Unpleasant truths in closure

Photo: ODT files
Photo: ODT files
There are  important facts people ignore or chose to ignore when discussing the planned closure of the Cadbury factory, writes Evan Tosh.

People ignore the fact the Dunedin Cadbury operation is no more than an annoying pimple on the Mondelez butt. It does nothing to enhance its international business.

Secondly, the Cadbury factory is just one of many casualties around the world in the battle to control the packaged manufactured food market. At the moment the extremely large, very efficient, very ruthless firm of Kraft Heinz Company is attempting to dominate by buying large but less efficient firms, and aggressively stripping them down to make them more efficient and to increase profits. The two main shareholders of Kraft Heinz Company are Warren Buffet's Berkshire Hathaway Inc, with 26.8% of shares and the Brazilian firm of 3G Capital, with 24.2%. Mondelez International does not have one large shareholder and about 78% of the shares are held by institutional investors.

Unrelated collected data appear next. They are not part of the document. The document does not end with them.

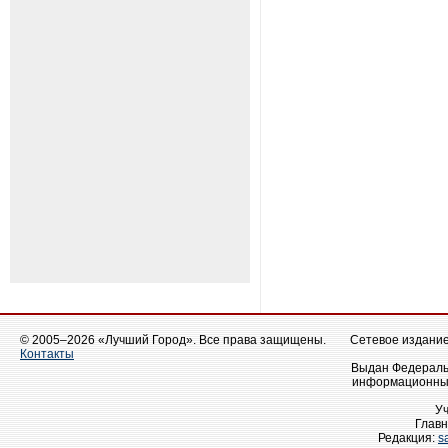
© 2005–2026 «Лучший Город». Все права защищены.
Сетевое издание 
Контакты
Выдан Федеральн
информационных
У
Главн
Редакция:
s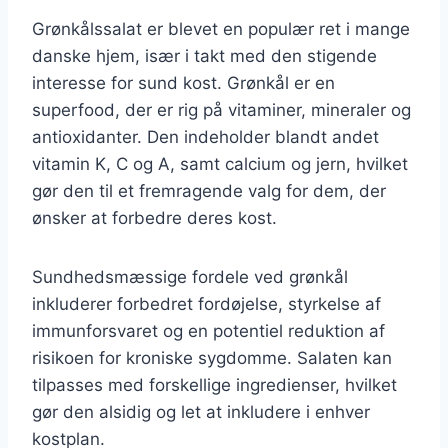
Grønkålssalat er blevet en populær ret i mange
danske hjem, især i takt med den stigende
interesse for sund kost. Grønkål er en
superfood, der er rig på vitaminer, mineraler og
antioxidanter. Den indeholder blandt andet
vitamin K, C og A, samt calcium og jern, hvilket
gør den til et fremragende valg for dem, der
ønsker at forbedre deres kost.
Sundhedsmæssige fordele ved grønkål
inkluderer forbedret fordøjelse, styrkelse af
immunforsvaret og en potentiel reduktion af
risikoen for kroniske sygdomme. Salaten kan
tilpasses med forskellige ingredienser, hvilket
gør den alsidig og let at inkludere i enhver
kostplan.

Corporate greed and manipulation, fuelled by consumers' decisions to support ``brands'' are behind all these moves - and the moves are complex, and involve the shuffling of the ownership of old and well-known food manufacturers. Mondelez International was spun off from Kraft Foods in 2012, and then Kraft Heinz Co was formed in 2015 by the merger of the balance of Kraft Foods and Heinz. At the start of this year it was rumoured that Kraft Heinz Co was about to attempt to take over Mondelez, but in fact Kraft Heinz was after Unilever, another business mainly owned by institutional investors. This $143billion takeover (Mr Buffet says it is not hostile) has not yet been resolved. It is probably just a case of making an offer that cannot be refused, and the deal will be done.

In the meantime, Mondelez is possibly off the hook. But it is regarded as vulnerable because of its way of operating. To survive it needs to radically and drastically remove all underperforming operations and become more cost-efficient. In this business, every dollar of expense must be totally justified.

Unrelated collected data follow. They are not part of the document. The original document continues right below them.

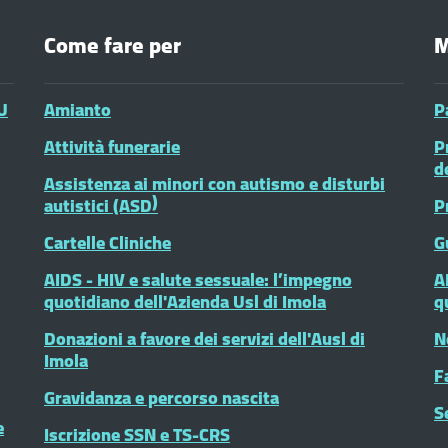
Come fare per
M
U
Amianto
P
Attività funerarie
P
d
Assistenza ai minori con autismo e disturbi
autistici (ASD)
P
Cartelle Cliniche
G
AIDS - HIV e salute sessuale: l’impegno
A
quotidiano dell'Azienda Usl di Imola
q
Donazioni a favore dei servizi dell'Ausl di
N
Imola
F
Gravidanza e percorso nascita
S
e
Iscrizione SSN e TS-CRS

The manufactured food industry is cut-throat at every level. In this harsh, concentrated, but sweet world of comfort foods, the cost accountants rule - Cadbury in Dunedin is just one of the victims in this restructuring. Money is saved, jobs are lost, and the balance sheet is improved.

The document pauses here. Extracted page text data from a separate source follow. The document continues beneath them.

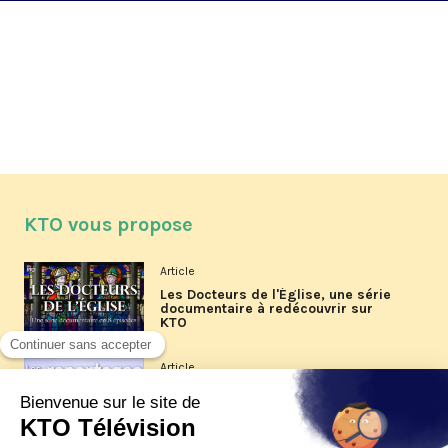
KTO vous propose
Article
Les Docteurs de l'Église, une série
documentaire à redécouvrir sur
KTO
Article
Les reportages d'été 2026 de KTO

Thirdly, it must be remembered businesses like Cadbury, woollen mills, and other manufacturing industries that employed many people were viable in New Zealand only because of the protection offered by import controls and high tariffs. Back in those days, there was full employment, consumer items were expensive, and there was not much variety.

Then somebody in power followed the lead of Wealth of Nations by Adam Smith, which states: ``If a foreign country can supply us with a commodity cheaper than we ourselves can make it, better buy it of them with some part of the produce of our own industry employed in a way in which we have some advantage.'' It was time for a change. New Zealand is a farm, not a factory, so protection was abolished.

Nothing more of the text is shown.